» Work request
A faithful copy of all the records is needed, with the pictures omitted.

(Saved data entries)

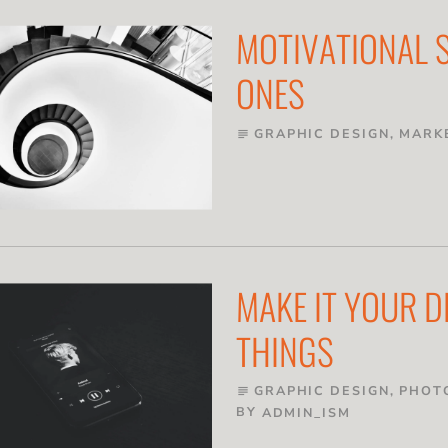
MOTIVATIONAL S
ONES
GRAPHIC DESIGN
,
MARK
subject
MAKE IT YOUR 
THINGS
GRAPHIC DESIGN
,
PHOT
subject
BY
ADMIN_ISM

» Response area
MOTIVATIONAL S
ONES
GRAPHIC DESIGN
,
MARK
subject
MAKE IT YOUR 
THINGS
GRAPHIC DESIGN
,
PHOT
subject
BY
ADMIN_ISM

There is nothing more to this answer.